(A) The following definitions apply for the purposes of this limited medicaid benefit:
(1) "Pregnancy prevention/contraceptive management services" or "family planning services" are defined in rule 5101:3-21-02 of the Administrative Code.
(2) "Family planning-related services" are medically necessary services identified during a routine or periodic family planning visit that satisfy two criteria:
(a) They belong to one of four specific types:
(i) Diagnosis of sexually-transmitted diseases or infections (STIs);
(ii) Treatment of STIs other than human immunodeficiency virus (HIV) and hepatitis;
(iii) Mammography when indicated by a breast examination; or
(iv) Vaccinations against human papillomavirus (HPV) or hepatitis B provided in accordance with rule 5101:3-4-12 of the Administrative Code; and
(b) They are provided as part of a family planning visit or within sixty days of the family planning visit where their need was determined.

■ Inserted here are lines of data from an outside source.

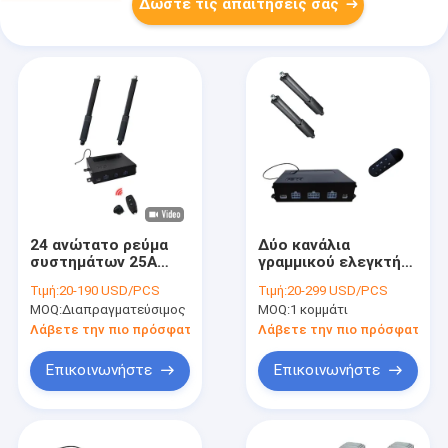
Δώστε τις απαιτήσεις σας
24 ανώτατο ρεύμα
Δύο κανάλια
συστημάτων 25A
γραμμικού ελεγκτή
ελεγκτών ΣΥΝΕΧΩΝ
ενεργοποιητή
Τιμή:
20-190 USD/PCS
Τιμή:
20-299 USD/PCS
γραμμικό
Συγχρονισμός
MOQ:
Διαπραγματεύσιμος
MOQ:
1 κομμάτι
ενεργοποιητών βολτ
επιπτώσεων
αίθουσας για στήλες
Λάβετε την πιο πρόσφατη τιμή
Λάβετε την πιο πρόσφατη τι
τραπεζών
ανελκυστήρων
Επικοινωνήστε
Επικοινωνήστε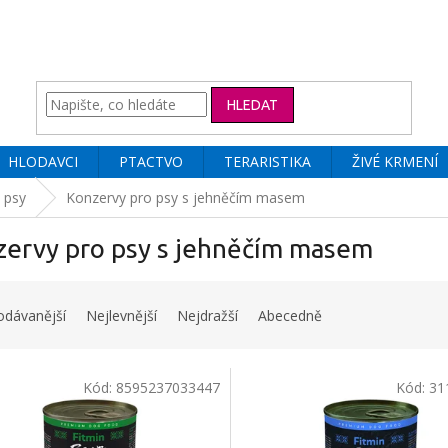
HLEDAT
HLODAVCI
PTACTVO
TERARISTIKA
ŽIVÉ KRMENÍ
 psy
Konzervy pro psy s jehněčím masem
zervy pro psy s jehněčím masem
odávanější
Nejlevnější
Nejdražší
Abecedně
Kód:
8595237033447
Kód:
31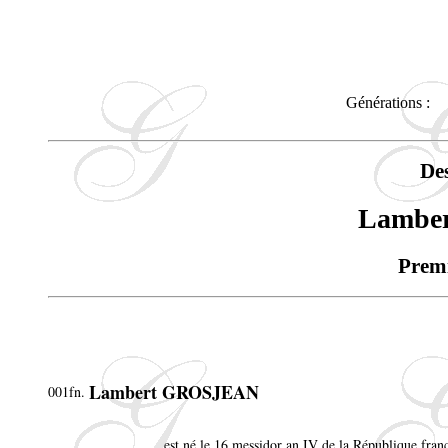
Générations :
De
Lambe
Premi
Lambert GROSJEAN
001fn.
est né le 16 messidor an IV de la République fran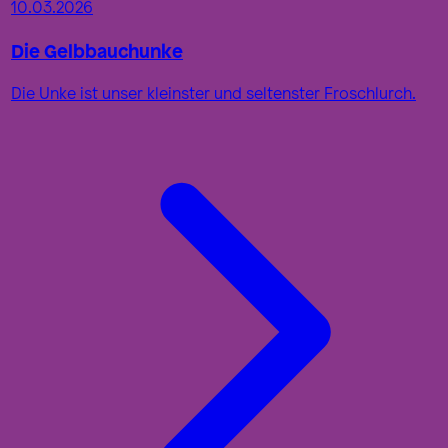
10.03.2026
Die Gelbbauchunke
Die Unke ist unser kleinster und seltenster Froschlurch.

(B) Individuals who meet the eligibility criteria in rule 5101:1-41-40 of the Administrative Code have a limited medicaid benefit that only includes the following:
(1) Family planning and family planning-related services listed in the appendix to this rule;
(2) Hospital services covered in Chapter 5101:3-2 of the Administrative Code when provided as a family planning-related service as defined in this rule; and
(3) Medicaid-covered, FDA-approved drugs covered in Chapter 5101:3-9 of the Administrative Code when provided as a family planning-related service as defined in this rule.
(C) When submitting claims for services available under the limited family planning benefit, providers must include the information specified in rule 5101:3-21-02 of the Administrative Code. All claims, including pharmacy claims, for family planning and family planning-related services must be submitted with a family planning diagnosis code in the V25 series.